Estaba un poco borracha cuando salimos del restaurante. Se me agarró del brazo. Llovía, una gruesa cortina de gotas gordas. Me quedé en el umbral. Ella se quitó las sandalias y se cogió de nuevo de mi brazo. «Vámonos». Salimos y nos empapamos al instante. La lluvia era cálida y el aire aún no había refrescado. Su mano me sujetaba, así que no caminábamos rápido. Yo la miraba. Ella había vuelto la cara hacia la lluvia, los ojos cerrados. El agua había convertido el maquillaje en lágrimas negras. Me dejó que la guiase como a una ciega. El vestido blanco se le pegaba a la piel. Vi las curvas de su cuerpo. El agua me chorreaba por la cara, por los ojos. La lluvia redoblaba en el camino, en los árboles, y en los tejados de paja. Era el único sonido en la noche.

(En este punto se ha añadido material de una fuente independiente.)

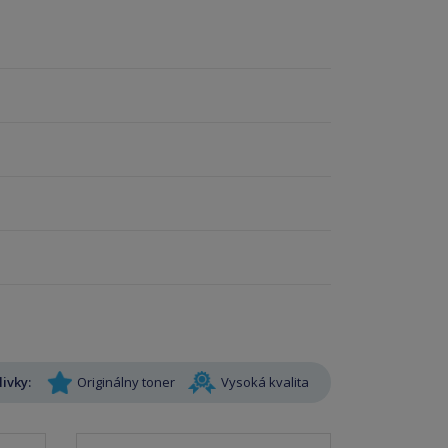
livky:
Originálny toner
Vysoká kvalita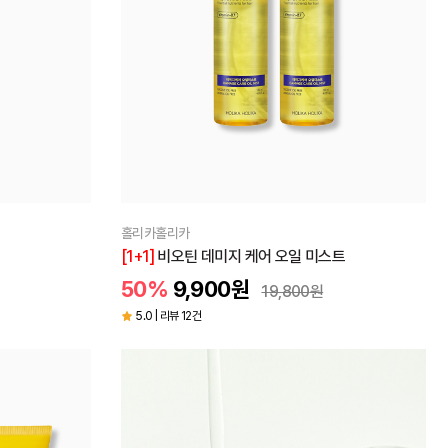
홀리카홀리카
[1+1]
비오틴 데미지 케어 오일 미스트
50%
9,900
원
19,800
원
5.0 | 리뷰 12건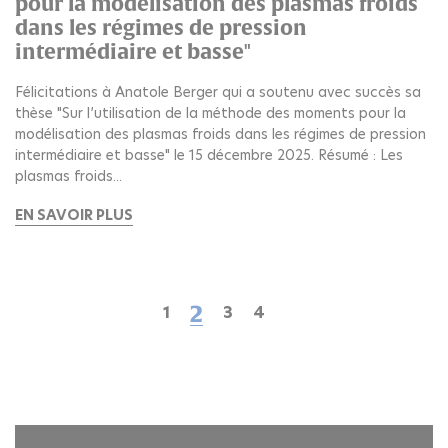
pour la modélisation des plasmas froids
dans les régimes de pression
intermédiaire et basse"
Félicitations à Anatole Berger qui a soutenu avec succès sa
thèse "Sur l’utilisation de la méthode des moments pour la
modélisation des plasmas froids dans les régimes de pression
intermédiaire et basse" le 15 décembre 2025. Résumé : Les
plasmas froids...
EN SAVOIR PLUS
Page
2
Page
1
Page
3
Page
4
Première
Page
Page
Dernière
courante
page
précédente
suivante
page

Cuando llegamos a la habitación, me soltó el brazo, lanzó las sandalias parabólicamente hasta el porche y se quedó bajo la lluvia. Yo me protegí, abrí la puerta, me senté en una de las sillas y me quité los zapatos y los calcetines. Ella permaneció afuera con el rostro mirando al cielo y los brazos estirados. La lluvia aceptó su invitación y aumentó la fuerza, los chorros de agua brillaron a la luz del porche. Entonces se vio el resplandor de un relámpago y el trueno resonó estruendoso muy cerca. Ella gritó algo y con una alegre risa subió los escalones, pasó a mi lado y cruzó la puerta. Me quité la camisa, la colgué en el brazo de la silla. Le di la vuelta a los zapatos para que se vaciase el agua y colgué los calcetines junto a la camisa.

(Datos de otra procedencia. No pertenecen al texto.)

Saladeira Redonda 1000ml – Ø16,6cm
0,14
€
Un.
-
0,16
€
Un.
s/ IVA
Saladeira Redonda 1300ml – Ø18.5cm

Entré por la puerta corrediza, la cerré y eché el cerrojo. El salón estaba oscuro, solo alumbrado por el rayo de luz de su habitación. Pensé en ducharme, avancé un paso y vi el reflejo de un cuadro en la pared.
Emma.
Se había desnudado. Estaba junto a la cama, inclinada hacia delante con una toalla blanca en el pelo. Me detuve. No respiré. Me sometí a la traición del reflejo, a sus ángulos perfectos, a la puerta entreabierta de su habitación. Contemplé el cuerpo dorado. El estómago plano, las caderas femeninas, las piernas delgadas, el oscuro y espeso matorral de vello púbico. Sus pechos se sacudían con cada fuerte movimiento de la toalla, los pezones duros y puntiagudos. La eternidad, tan efímera; se giró demasiado pronto y arrojó la toalla. Vi la curva de sus cremosas nalgas y después caminó con la gracia y la naturalidad de una leona o de una gacela rumbo al baño.

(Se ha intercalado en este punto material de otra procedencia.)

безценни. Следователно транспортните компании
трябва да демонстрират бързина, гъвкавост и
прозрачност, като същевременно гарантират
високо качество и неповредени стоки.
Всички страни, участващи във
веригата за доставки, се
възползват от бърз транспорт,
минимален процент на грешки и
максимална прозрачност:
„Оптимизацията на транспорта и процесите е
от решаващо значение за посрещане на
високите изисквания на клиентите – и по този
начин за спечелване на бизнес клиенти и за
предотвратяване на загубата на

Estaba tumbado en la oscuridad de mi cama cuando entró. La lluvia había cesado, el silencio era ensordecedor. Me quedé con los ojos cerrados, y me esforcé en ralentizar mi respiración, en hacerla más profunda. Oí sus suaves pisadas a mi lado, sentía su proximidad, el calor que irradiaba de su cuerpo, y me pregunté qué vestiría.
Solo necesitaba apartar la sábana para que se acostase a mi lado.
La tenía a un centímetro, a mi lado. Allí mismo. No debía, no debía, pero quería. Extendí la mano, pero ya se había dado la vuelta. Un momento después crujió la cama, susurraron las sábanas y ella suspiró. Nunca sabría qué significaba.